_To do_
Exactly as they stand, write out all of the entries again.

_Records supplied_
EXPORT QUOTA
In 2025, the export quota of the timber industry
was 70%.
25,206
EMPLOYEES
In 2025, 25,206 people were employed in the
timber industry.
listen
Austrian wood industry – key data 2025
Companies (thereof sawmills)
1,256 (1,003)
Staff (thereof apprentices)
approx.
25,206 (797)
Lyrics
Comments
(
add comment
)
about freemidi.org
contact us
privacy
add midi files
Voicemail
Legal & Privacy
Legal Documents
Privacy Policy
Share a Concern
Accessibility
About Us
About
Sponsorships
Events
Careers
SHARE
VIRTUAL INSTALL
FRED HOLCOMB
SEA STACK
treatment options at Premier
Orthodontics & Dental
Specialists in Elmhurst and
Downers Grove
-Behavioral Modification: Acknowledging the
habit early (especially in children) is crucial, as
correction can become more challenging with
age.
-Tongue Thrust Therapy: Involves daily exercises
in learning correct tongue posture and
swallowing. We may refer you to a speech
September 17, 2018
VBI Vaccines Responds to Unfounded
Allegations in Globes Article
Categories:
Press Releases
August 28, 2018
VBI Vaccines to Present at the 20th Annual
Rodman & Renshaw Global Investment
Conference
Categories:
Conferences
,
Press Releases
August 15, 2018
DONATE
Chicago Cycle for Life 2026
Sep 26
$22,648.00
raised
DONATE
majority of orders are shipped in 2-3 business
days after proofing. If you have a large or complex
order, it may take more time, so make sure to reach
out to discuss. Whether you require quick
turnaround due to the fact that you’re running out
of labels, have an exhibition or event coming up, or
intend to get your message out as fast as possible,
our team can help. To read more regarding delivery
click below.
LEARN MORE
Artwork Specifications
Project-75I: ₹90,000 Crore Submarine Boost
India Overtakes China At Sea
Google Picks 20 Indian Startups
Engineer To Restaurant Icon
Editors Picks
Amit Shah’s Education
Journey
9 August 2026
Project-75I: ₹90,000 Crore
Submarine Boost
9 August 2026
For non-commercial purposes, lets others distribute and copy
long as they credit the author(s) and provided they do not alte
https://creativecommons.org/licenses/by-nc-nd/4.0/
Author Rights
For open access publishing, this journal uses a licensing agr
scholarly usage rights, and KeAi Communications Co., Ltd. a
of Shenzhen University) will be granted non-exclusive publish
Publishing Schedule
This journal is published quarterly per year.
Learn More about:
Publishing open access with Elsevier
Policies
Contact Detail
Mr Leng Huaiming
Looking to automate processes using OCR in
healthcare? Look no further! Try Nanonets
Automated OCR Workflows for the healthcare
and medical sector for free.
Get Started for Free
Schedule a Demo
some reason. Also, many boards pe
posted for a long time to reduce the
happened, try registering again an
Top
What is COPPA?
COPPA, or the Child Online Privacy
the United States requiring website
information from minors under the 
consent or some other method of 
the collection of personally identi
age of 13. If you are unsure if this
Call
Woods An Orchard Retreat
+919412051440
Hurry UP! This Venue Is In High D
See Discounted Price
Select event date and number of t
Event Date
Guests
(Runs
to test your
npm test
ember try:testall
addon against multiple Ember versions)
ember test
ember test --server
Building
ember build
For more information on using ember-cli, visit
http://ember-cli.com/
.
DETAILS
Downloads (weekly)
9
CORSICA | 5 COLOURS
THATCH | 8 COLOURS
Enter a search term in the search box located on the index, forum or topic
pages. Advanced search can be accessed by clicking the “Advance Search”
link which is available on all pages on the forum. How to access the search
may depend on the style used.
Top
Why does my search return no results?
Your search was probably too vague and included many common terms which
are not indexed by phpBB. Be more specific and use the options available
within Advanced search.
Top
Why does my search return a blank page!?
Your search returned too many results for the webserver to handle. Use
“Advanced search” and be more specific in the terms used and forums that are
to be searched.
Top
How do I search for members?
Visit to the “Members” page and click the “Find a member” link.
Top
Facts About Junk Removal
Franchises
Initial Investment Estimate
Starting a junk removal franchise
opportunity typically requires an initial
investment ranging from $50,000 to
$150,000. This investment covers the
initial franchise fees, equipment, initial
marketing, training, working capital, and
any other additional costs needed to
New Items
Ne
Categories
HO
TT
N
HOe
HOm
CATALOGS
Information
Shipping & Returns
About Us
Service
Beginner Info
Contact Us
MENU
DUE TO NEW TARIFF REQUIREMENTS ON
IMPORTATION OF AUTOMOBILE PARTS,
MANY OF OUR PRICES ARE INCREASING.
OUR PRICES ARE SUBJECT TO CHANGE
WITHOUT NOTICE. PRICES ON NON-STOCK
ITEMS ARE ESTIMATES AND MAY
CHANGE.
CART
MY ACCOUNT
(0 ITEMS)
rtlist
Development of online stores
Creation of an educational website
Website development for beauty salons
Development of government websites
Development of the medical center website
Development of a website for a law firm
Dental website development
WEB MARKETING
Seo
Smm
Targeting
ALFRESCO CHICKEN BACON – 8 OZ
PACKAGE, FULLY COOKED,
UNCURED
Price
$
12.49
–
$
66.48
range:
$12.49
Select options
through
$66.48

_Response below_
EXPORT QUOTA
In 2025, the export quota of the timber industry
was 70%.
25,206
EMPLOYEES
In 2025, 25,206 people were employed in the
timber industry.
listen
Austrian wood industry – key data 2025
Companies (thereof sawmills)
1,256 (1,003)
Staff (thereof apprentices)
approx.
25,206 (797)
Lyrics
Comments
(
add comment
)
about freemidi.org
contact us
privacy
add midi files
Voicemail
Legal & Privacy
Legal Documents
Privacy Policy
Share a Concern
Accessibility
About Us
About
Sponsorships
Events
Careers
SHARE
VIRTUAL INSTALL
FRED HOLCOMB
SEA STACK
treatment options at Premier
Orthodontics & Dental
Specialists in Elmhurst and
Downers Grove
-Behavioral Modification: Acknowledging the
habit early (especially in children) is crucial, as
correction can become more challenging with
age.
-Tongue Thrust Therapy: Involves daily exercises
in learning correct tongue posture and
swallowing. We may refer you to a speech
September 17, 2018
VBI Vaccines Responds to Unfounded
Allegations in Globes Article
Categories:
Press Releases
August 28, 2018
VBI Vaccines to Present at the 20th Annual
Rodman & Renshaw Global Investment
Conference
Categories:
Conferences
,
Press Releases
August 15, 2018
DONATE
Chicago Cycle for Life 2026
Sep 26
$22,648.00
raised
DONATE
majority of orders are shipped in 2-3 business
days after proofing. If you have a large or complex
order, it may take more time, so make sure to reach
out to discuss. Whether you require quick
turnaround due to the fact that you’re running out
of labels, have an exhibition or event coming up, or
intend to get your message out as fast as possible,
our team can help. To read more regarding delivery
click below.
LEARN MORE
Artwork Specifications
Project-75I: ₹90,000 Crore Submarine Boost
India Overtakes China At Sea
Google Picks 20 Indian Startups
Engineer To Restaurant Icon
Editors Picks
Amit Shah’s Education
Journey
9 August 2026
Project-75I: ₹90,000 Crore
Submarine Boost
9 August 2026
For non-commercial purposes, lets others distribute and copy
long as they credit the author(s) and provided they do not alte
https://creativecommons.org/licenses/by-nc-nd/4.0/
Author Rights
For open access publishing, this journal uses a licensing agr
scholarly usage rights, and KeAi Communications Co., Ltd. a
of Shenzhen University) will be granted non-exclusive publish
Publishing Schedule
This journal is published quarterly per year.
Learn More about:
Publishing open access with Elsevier
Policies
Contact Detail
Mr Leng Huaiming
Looking to automate processes using OCR in
healthcare? Look no further! Try Nanonets
Automated OCR Workflows for the healthcare
and medical sector for free.
Get Started for Free
Schedule a Demo
some reason. Also, many boards pe
posted for a long time to reduce the
happened, try registering again an
Top
What is COPPA?
COPPA, or the Child Online Privacy
the United States requiring website
information from minors under the 
consent or some other method of 
the collection of personally identi
age of 13. If you are unsure if this
Call
Woods An Orchard Retreat
+919412051440
Hurry UP! This Venue Is In High D
See Discounted Price
Select event date and number of t
Event Date
Guests
(Runs
to test your
npm test
ember try:testall
addon against multiple Ember versions)
ember test
ember test --server
Building
ember build
For more information on using ember-cli, visit
http://ember-cli.com/
.
DETAILS
Downloads (weekly)
9
CORSICA | 5 COLOURS
THATCH | 8 COLOURS
Enter a search term in the search box located on the index, forum or topic
pages. Advanced search can be accessed by clicking the “Advance Search”
link which is available on all pages on the forum. How to access the search
may depend on the style used.
Top
Why does my search return no results?
Your search was probably too vague and included many common terms which
are not indexed by phpBB. Be more specific and use the options available
within Advanced search.
Top
Why does my search return a blank page!?
Your search returned too many results for the webserver to handle. Use
“Advanced search” and be more specific in the terms used and forums that are
to be searched.
Top
How do I search for members?
Visit to the “Members” page and click the “Find a member” link.
Top
Facts About Junk Removal
Franchises
Initial Investment Estimate
Starting a junk removal franchise
opportunity typically requires an initial
investment ranging from $50,000 to
$150,000. This investment covers the
initial franchise fees, equipment, initial
marketing, training, working capital, and
any other additional costs needed to
New Items
Ne
Categories
HO
TT
N
HOe
HOm
CATALOGS
Information
Shipping & Returns
About Us
Service
Beginner Info
Contact Us
MENU
DUE TO NEW TARIFF REQUIREMENTS ON
IMPORTATION OF AUTOMOBILE PARTS,
MANY OF OUR PRICES ARE INCREASING.
OUR PRICES ARE SUBJECT TO CHANGE
WITHOUT NOTICE. PRICES ON NON-STOCK
ITEMS ARE ESTIMATES AND MAY
CHANGE.
CART
MY ACCOUNT
(0 ITEMS)
rtlist
Development of online stores
Creation of an educational website
Website development for beauty salons
Development of government websites
Development of the medical center website
Development of a website for a law firm
Dental website development
WEB MARKETING
Seo
Smm
Targeting
ALFRESCO CHICKEN BACON – 8 OZ
PACKAGE, FULLY COOKED,
UNCURED
Price
$
12.49
–
$
66.48
range:
$12.49
Select options
through
$66.48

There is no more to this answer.